Geometric algebra does suit some things extremely well though, for example:
(i) Describing spinors, and understanding the Pauli and Dirac matrices as representations of basis vectors in space and spacetime respectively. This speeds up calculations and makes some Pauli and Dirac matrix identities obvious. For example the Pauli matrix identity (\vec{x}\cdot\vec{\sigma})(\vec{y}\cdot\vec{\sigma}) = (\vec{x}\cdot\vec{y})I+i\vec\sigma\cdot(\vec{x} \times \vec{y}) expresses the simple GA relation \vec{x}\vec{y} = \vec{x}\cdot\vec{y}+\vec{x}\wedge\vec{y} via a matrix representation using the 'vector of matrices' \vec\sigma.

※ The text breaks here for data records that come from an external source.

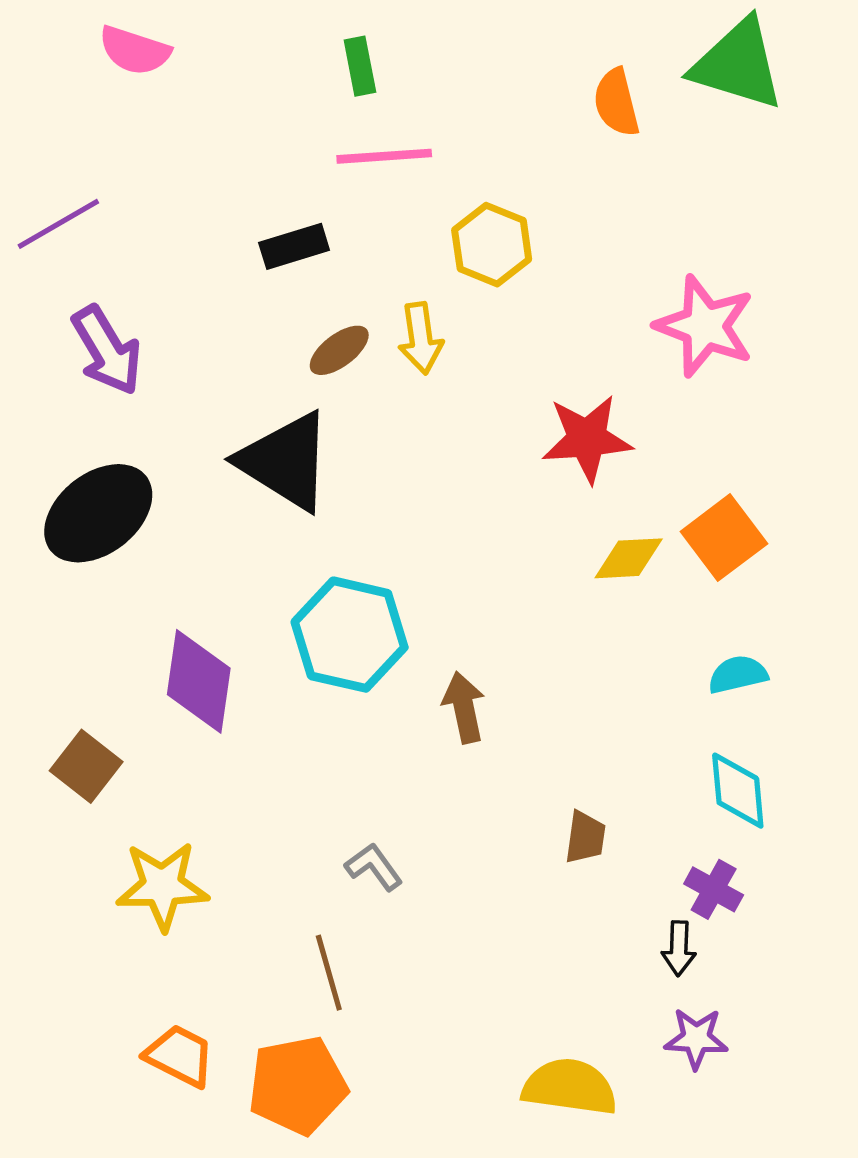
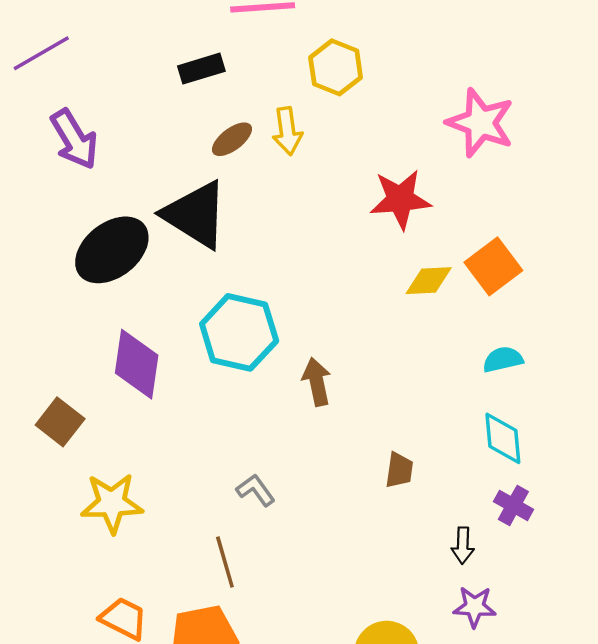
black ellipse: (98, 513) -> (112, 250), moved
purple cross: (714, 889) -> (513, 505), moved

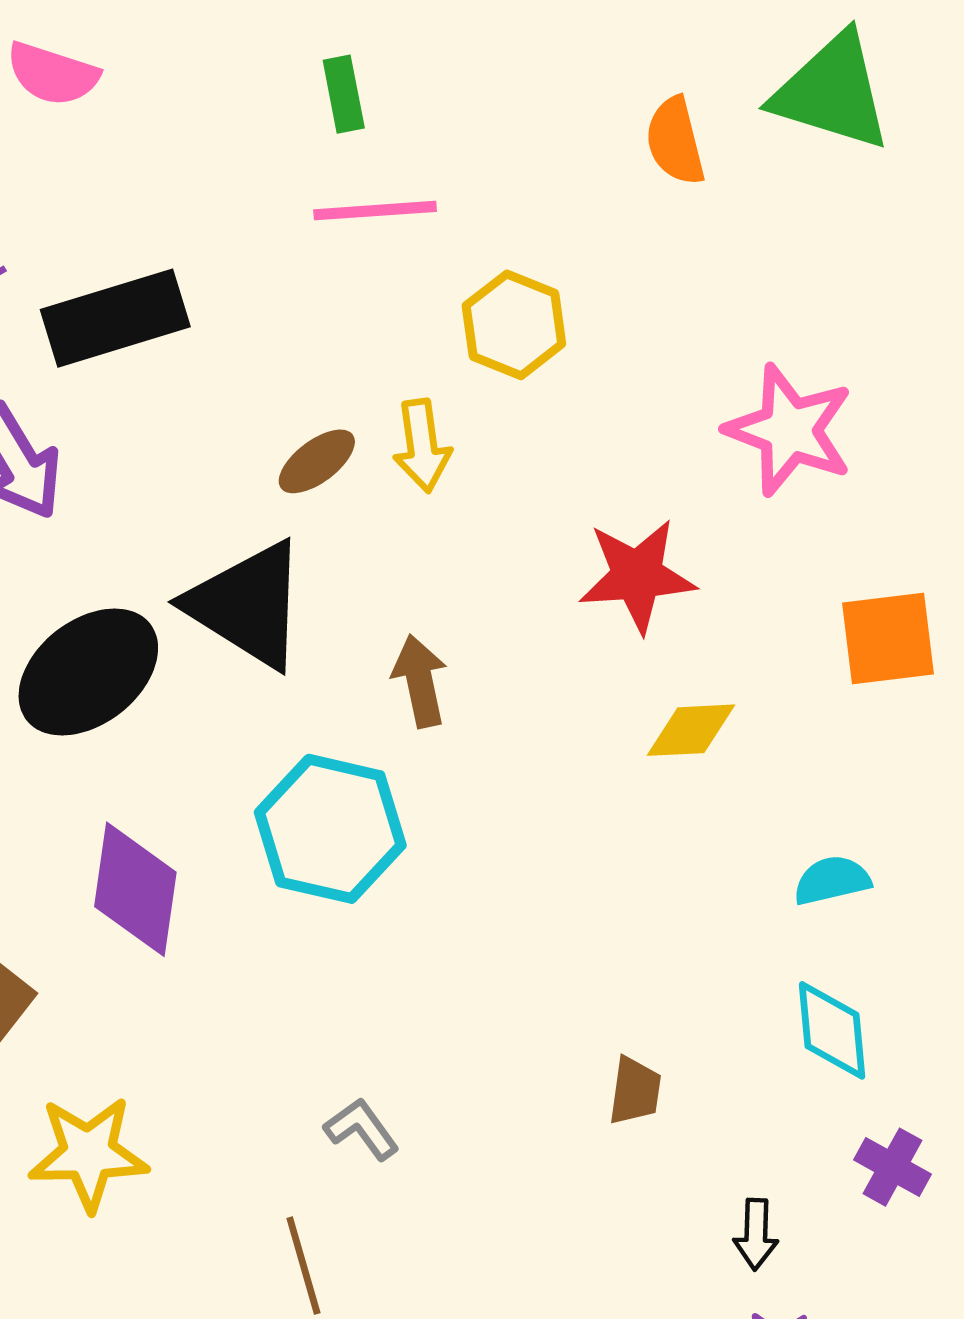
black rectangle: (201, 69) -> (115, 318), moved, size x1.6
orange square: (493, 266) -> (888, 638), moved, turned 30
brown arrow: (317, 382) -> (420, 681), moved
purple cross: (513, 505) -> (893, 1167), moved

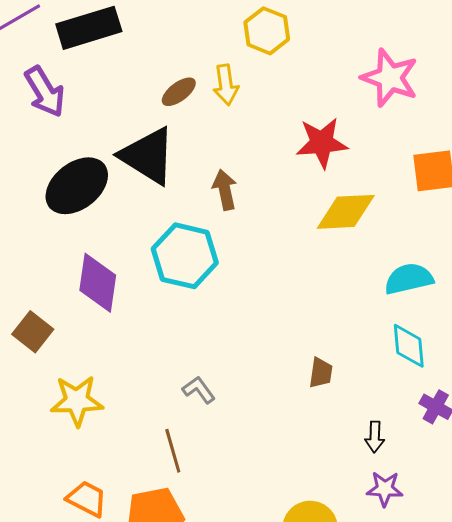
yellow diamond: (691, 730) -> (346, 212), size x1.5
cyan semicircle: (832, 880) -> (409, 279), size x1.4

(ii) Doing electromagnetism. Maxwell's equations reduce to a single GA equation \nabla F = J and, more importantly, in GA \nabla can be inverted (i.e. has a Green's function), so you can solve for the 'field tensor' F in terms of the four-current J directly without introducing potentials. As another example, Coulomb's law in electrostatics follows simply from \vec\nabla\cdot\vec{E}=\rho and \vec\nabla\times\vec{E}=0, since together these can be written \vec\nabla\vec{E}=\rho, and we can invert \vec\nabla by integrating with its Green's function.
In short, while some people get overzealous, Clifford algebra is frequently very useful.